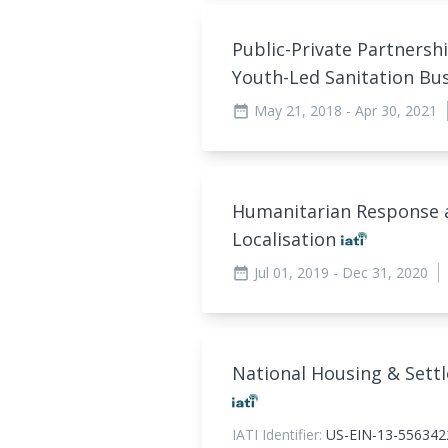
Public-Private Partnershi
Youth-Led Sanitation B
May 21, 2018
- Apr 30, 2021
date_range
Humanitarian Response a
Localisation
Jul 01, 2019
- Dec 31, 2020
date_range
National Housing & Sett
IATI Identifier:
US-EIN-13-556342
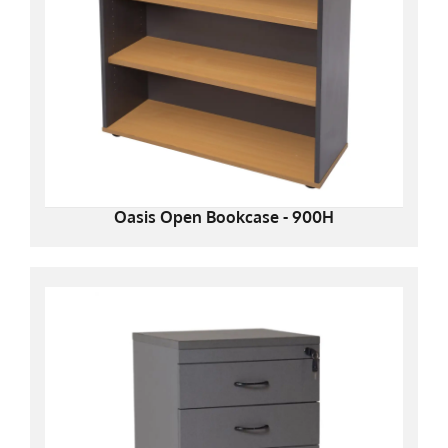
Oasis Open Bookcase - 900H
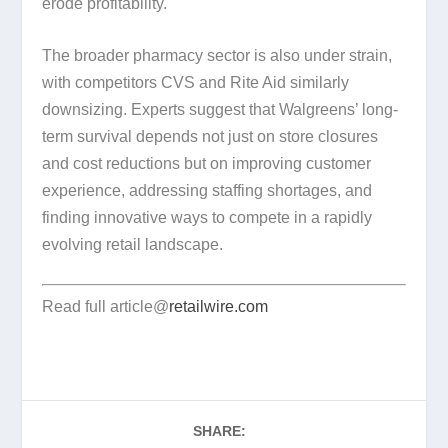
erode profitability.
The broader pharmacy sector is also under strain,
with competitors CVS and Rite Aid similarly
downsizing. Experts suggest that Walgreens’ long-
term survival depends not just on store closures
and cost reductions but on improving customer
experience, addressing staffing shortages, and
finding innovative ways to compete in a rapidly
evolving retail landscape.
Read full article@
retailwire.com
SHARE:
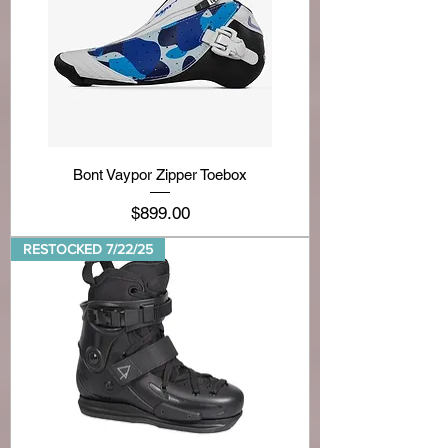
Bont Vaypor Zipper Toebox
Price
$899.00
RESTOCKED 7/22/25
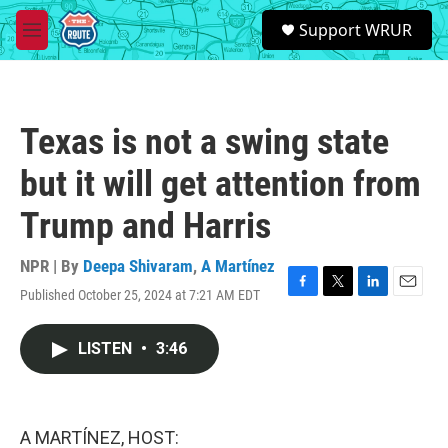
Skip to main content
S
Support WRUR
e
M
a
e
r
n
c
u
h
Texas is not a swing state
u
e
but it will get attention from
r
y
Trump and Harris
NPR | By
Deepa Shivaram
,
A Martínez
Published October 25, 2024 at 7:21 AM EDT
F
T
L
E
a
w
i
m
c
i
n
a
LISTEN
•
3:46
e
t
k
i
b
t
e
l
o
e
d
o
r
I
k
n
A MARTÍNEZ, HOST:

ASSIGNED TASK »
Where a picture appears in the listing above, skip it and set down all the rest exactly.

RESPONSE TO THIS TASK »
Public-Private Partnershi
Youth-Led Sanitation B
May 21, 2018
- Apr 30, 2021
date_range
Humanitarian Response a
Localisation
Jul 01, 2019
- Dec 31, 2020
date_range
National Housing & Sett
IATI Identifier:
US-EIN-13-556342
Oasis Open Bookcase - 900H
erode profitability.
The broader pharmacy sector is also under strain,
with competitors CVS and Rite Aid similarly
downsizing. Experts suggest that Walgreens’ long-
term survival depends not just on store closures
and cost reductions but on improving customer
experience, addressing staffing shortages, and
finding innovative ways to compete in a rapidly
evolving retail landscape.
Read full article@
retailwire.com
SHARE:
Bont Vaypor Zipper Toebox
Price
$899.00
RESTOCKED 7/22/25
Skip to main content
S
Support WRUR
e
M
a
e
r
n
c
u
h
Texas is not a swing state
u
e
but it will get attention from
r
y
Trump and Harris
NPR | By
Deepa Shivaram
,
A Martínez
Published October 25, 2024 at 7:21 AM EDT
F
T
L
E
a
w
i
m
c
i
n
a
LISTEN
•
3:46
e
t
k
i
b
t
e
l
o
e
d
o
r
I
k
n
A MARTÍNEZ, HOST:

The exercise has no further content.